## ASSIGNMENT
All of the entries must be reproduced exactly, with no images carried over.

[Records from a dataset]
******
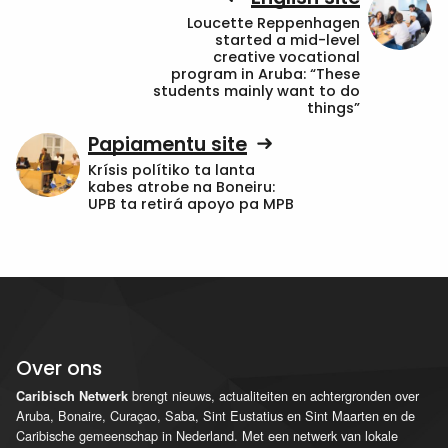
Loucette Reppenhagen
started a mid-level
creative vocational
program in Aruba: “These
students mainly want to do
things”
Papiamentu site
Krísis polítiko ta lanta
kabes atrobe na Boneiru:
UPB ta retirá apoyo pa MPB
Over ons
brengt nieuws, actualiteiten en achtergronden over
Caribisch Netwerk
Aruba, Bonaire, Curaçao, Saba, Sint Eustatius en Sint Maarten en de
Caribische gemeenschap in Nederland. Met een netwerk van lokale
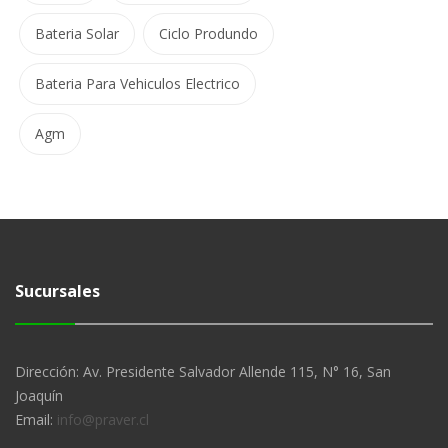
Bateria Solar
Ciclo Produndo
Bateria Para Vehiculos Electrico
Agm
Sucursales
Dirección: Av. Presidente Salvador Allende 115, N° 16, San
Joaquín
Email:
info@praver.cl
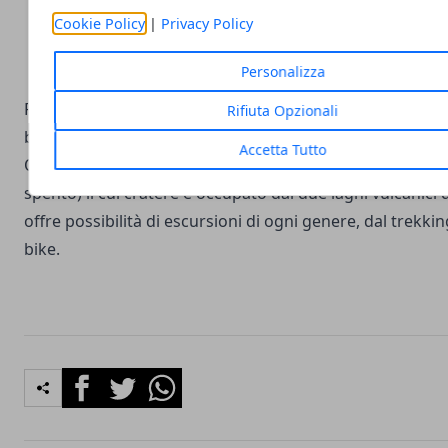
Cookie Policy
|
Privacy Policy
Personalizza
Rapolla è circondata dal paesaggio tipico del Vulture Mel
Rifiuta Opzionali
boschi, torrenti, aree da pascolo e diverse sorgenti di a
Accetta Tutto
Questo contesto naturalistico dominato dal monte Vult
spento) il cui cratere è occupato dai due laghi vulcanici 
offre possibilità di escursioni di ogni genere, dal trekki
bike.
Facebook
Twitter
Whatsapp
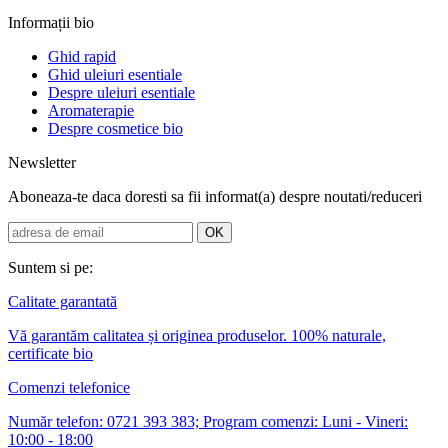
Informații bio
Ghid rapid
Ghid uleiuri esentiale
Despre uleiuri esentiale
Aromaterapie
Despre cosmetice bio
Newsletter
Aboneaza-te daca doresti sa fii informat(a) despre noutati/reduceri
Suntem si pe:
Calitate garantată
Vă garantăm calitatea și originea produselor. 100% naturale,
certificate bio
Comenzi telefonice
Număr telefon: 0721 393 383; Program comenzi: Luni - Vineri:
10:00 - 18:00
******
## EXPECTED ANSWER
Loucette Reppenhagen
started a mid-level
creative vocational
program in Aruba: “These
students mainly want to do
things”
Papiamentu site
Krísis polítiko ta lanta
kabes atrobe na Boneiru:
UPB ta retirá apoyo pa MPB
Over ons
brengt nieuws, actualiteiten en achtergronden over
Caribisch Netwerk
Aruba, Bonaire, Curaçao, Saba, Sint Eustatius en Sint Maarten en de
Caribische gemeenschap in Nederland. Met een netwerk van lokale
Bateria Solar
Ciclo Produndo
Bateria Para Vehiculos Electrico
Agm
Sucursales
Dirección: Av. Presidente Salvador Allende 115, N° 16, San
Joaquín
Email:
info@praver.cl
Cookie Policy
|
Privacy Policy
Personalizza
Rapolla è circondata dal paesaggio tipico del Vulture Mel
Rifiuta Opzionali
boschi, torrenti, aree da pascolo e diverse sorgenti di a
Accetta Tutto
Questo contesto naturalistico dominato dal monte Vult
spento) il cui cratere è occupato dai due laghi vulcanici 
offre possibilità di escursioni di ogni genere, dal trekki
bike.
Facebook
Twitter
Whatsapp
Informații bio
Ghid rapid
Ghid uleiuri esentiale
Despre uleiuri esentiale
Aromaterapie
Despre cosmetice bio
Newsletter
Aboneaza-te daca doresti sa fii informat(a) despre noutati/reduceri
Suntem si pe:
Calitate garantată
Vă garantăm calitatea și originea produselor. 100% naturale,
certificate bio
Comenzi telefonice
Număr telefon: 0721 393 383; Program comenzi: Luni - Vineri:
10:00 - 18:00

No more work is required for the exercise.